Botswana’s retirement industry is beginning to confront an uncomfortable reality: many workers are not preparing emotionally, psychologically or financially for life after work, and the consequences could spill beyond households into the wider economy.
That was the central warning from speakers at the inaugural NMG Retirement Wellness Summit hosted Thursday by NMG Administrators Botswana in Gaborone, where regulators, pension fund administrators, employers and policymakers gathered to discuss what they described as a looming “retirement readiness” challenge.
While pension discussions traditionally focus on savings and payouts, the summit shifted attention to something far more personal, fear, anxiety and the emotional shock that often accompanies retirement.
NMG Botswana CEO Motshabi Mokone said too many Batswana only begin thinking seriously about retirement in their late 50s, when their options have already narrowed.
“The decisions that you make years before your retirement often determine whether you retire with confidence or whether you retire with anxiety,” Mokone said.
She warned that retirement has become a national issue touching families, workplaces and economic resilience, arguing that the industry can no longer treat pension administration as merely a commercial service.
“We don’t view it as a commercial transaction,” she said. “It’s a responsibility for people and a responsibility for Botswana.”
The summit repeatedly returned to one troubling theme: financial stress is increasingly becoming a mental health issue.
Senior Employee Benefits Consultant One Mokokwe said neuroscience research shows people tend to make poor financial decisions during major life transitions such as retirement, divorce or bereavement because emotions overwhelm rational thinking.
“Gallup research has consistently shown that 70 percent of people’s decisions are emotional and only 30 percent are rational,” she said.
Her presentation revealed striking findings from a retirement readiness survey conducted among pension fund members. Despite most respondents having stable employment over the past decade, 90 percent said they did not have emergency savings, while debt obligations and family responsibilities were identified as the biggest financial pressures.
Only 35 percent expressed confidence that they would have enough income to maintain their standard of living in retirement.
The findings also revealed widespread financial vulnerability hidden beneath outward stability. Nearly half of respondents said financial worries sometimes or always affected their daily wellbeing, while many admitted they had never consulted a financial adviser or attended retirement wellness training through their employers.
Mokokwe argued that retirement planning must move beyond spreadsheets and contribution rates to include emotional preparedness, behavioural patterns and lifestyle habits.

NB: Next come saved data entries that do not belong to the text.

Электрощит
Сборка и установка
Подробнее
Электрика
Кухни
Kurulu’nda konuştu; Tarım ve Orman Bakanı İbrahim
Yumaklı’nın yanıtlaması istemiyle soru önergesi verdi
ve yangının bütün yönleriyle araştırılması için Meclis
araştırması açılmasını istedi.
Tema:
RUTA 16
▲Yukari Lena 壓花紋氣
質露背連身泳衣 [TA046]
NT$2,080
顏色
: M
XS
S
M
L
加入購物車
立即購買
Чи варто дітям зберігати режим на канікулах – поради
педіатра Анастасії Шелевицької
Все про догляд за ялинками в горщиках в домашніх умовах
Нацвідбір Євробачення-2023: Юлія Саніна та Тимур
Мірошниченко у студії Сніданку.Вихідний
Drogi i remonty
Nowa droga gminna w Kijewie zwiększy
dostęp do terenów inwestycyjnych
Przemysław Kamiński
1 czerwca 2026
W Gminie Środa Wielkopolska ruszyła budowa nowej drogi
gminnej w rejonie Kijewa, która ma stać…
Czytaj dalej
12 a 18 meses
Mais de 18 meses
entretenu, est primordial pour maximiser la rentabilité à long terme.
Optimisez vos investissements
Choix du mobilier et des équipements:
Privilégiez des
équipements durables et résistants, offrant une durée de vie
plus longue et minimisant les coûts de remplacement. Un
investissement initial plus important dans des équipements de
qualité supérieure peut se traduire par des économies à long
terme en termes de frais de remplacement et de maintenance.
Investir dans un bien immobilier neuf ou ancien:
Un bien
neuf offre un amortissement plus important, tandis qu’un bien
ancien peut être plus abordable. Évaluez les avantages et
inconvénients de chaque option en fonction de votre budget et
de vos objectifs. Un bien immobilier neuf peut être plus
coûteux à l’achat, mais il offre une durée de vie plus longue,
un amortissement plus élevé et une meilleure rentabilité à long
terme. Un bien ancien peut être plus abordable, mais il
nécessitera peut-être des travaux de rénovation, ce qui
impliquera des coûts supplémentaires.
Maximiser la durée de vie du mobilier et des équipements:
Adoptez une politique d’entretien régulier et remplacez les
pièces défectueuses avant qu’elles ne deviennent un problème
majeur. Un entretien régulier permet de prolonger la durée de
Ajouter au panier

“The personal side of money is often ignored, yet it comes with consequences,” she said.
Acting Finance Ministry Permanent Secretary Sayed Timuno widened the discussion further, warning that inadequate retirement preparedness is becoming a macroeconomic concern for Botswana.
He said longer life expectancy, the rise of contract work and growing fiscal pressure on government are reshaping the retirement landscape in ways that require urgent reforms.
“Retirement adequacy is no longer a personal financial issue. It is a national economic and fiscal imperative,” Timuno said.
He cautioned that poorly prepared retirees eventually fall back on government-funded social safety nets, increasing pressure on public finances.
The summit also highlighted changing employment patterns, with gig work, career transitions and informal employment creating gaps in pension contributions that could produce a future generation of financially insecure retirees.
Throughout the discussions, delegates repeatedly stressed that retirement wellness should be treated as part of overall employee wellbeing rather than as an issue only addressed near retirement age.